Epidemics caused by various viral infections, such as AIDS, Zika fever, Dengue fever, or Ebola, are a constant threat to communities of all sizes [1]. The COVID-19 pandemic, caused by the newly emerged severe acute respiratory syndrome coronavirus type 2 (SARS-CoV-2), has put an enormous pressure on the healthcare system worldwide and called for immediate action in prevention and treatment, which in turn required the discovery of new effective therapeutic options. It seems to be clear that the widespread use of vaccines is able to stop the acute phase of the pandemic. However, antiviral therapy for COVID-19 is indispensable in case of vaccine failure, virus mutation or suppressed immunity of some patients [2].

SARS-CoV-2 is part of the Coronaviridae family, a group of enveloped +ssRNA viruses.
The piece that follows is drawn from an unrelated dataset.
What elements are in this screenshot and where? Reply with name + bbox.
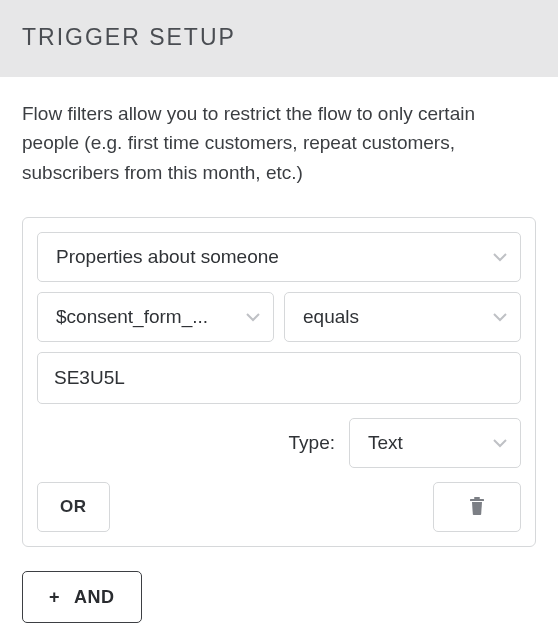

The genome can directly act as a viral messenger RNA and encodes essential enzymes for replication [3]. Inhibiting these nonstructural proteins that are part of the replication complex has already shown great success in antiviral therapy [4-7].
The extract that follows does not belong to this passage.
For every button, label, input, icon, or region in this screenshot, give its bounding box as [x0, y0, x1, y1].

The viral RNA-dependent RNA polymerase (RdRp) is encoded in all RNA viruses and plays a crucial role in viral RNA replication. In the proteome of SARS-CoV-2, the catalytic subunit nsp12, expressed together with the cofactors nsp7 and nsp8, constitutes the RdRp [8]. RdRp is usually targeted by nucleotide analogue inhibitors (NAIs) [9]. This class of antivirals can inhibit the replication by acting as a delayed chain terminator or by causing genetic corruption in the viral RNA and includes the first FDA-approved antiviral drugs in the therapy of COVID-19 patients, remdesivir [10] and molnupiravir [11]. The usability of NAIs may largely depend on the metabolic activation, and they also compete with the intracellular pool of natural nucleoside triphosphates (NTPs). Nonnucleotide analogue inhibitors (NNAIs) do not face these challenges as they bind to both active but also allosteric sites of the RdRp, and therefore they represent a promising NAI alternative [12].
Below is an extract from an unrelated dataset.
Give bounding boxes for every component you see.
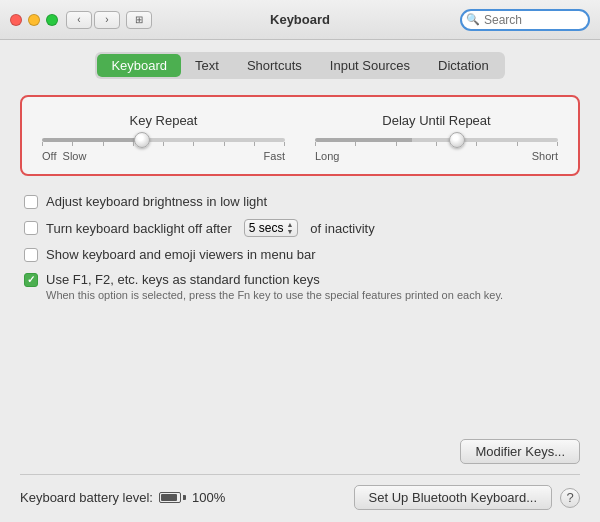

Since the beginning of the pandemic, a variety of heterocyclic small molecules – either of natural or synthetic origin – was reported as promising inhibitors of the SARS-CoV-2 RdRp [13-15]. However, compounds with a sufficient combination of high potency and suitable pharmacokinetic properties are still scarce. Recently, many studies have been focusing on drug repurposing or screening libraries of already approved biologically active compounds [16,17]. This approach might represent a very promising strategy in the case of targeting the coronaviral RdRp due to the highly conserved structure of the polymerase, not only across the CoV group but also in other RNA viruses [13]. A great example of this phenomenon is remdesivir, which was originally developed as a therapeutic agent against Ebola virus [18,19].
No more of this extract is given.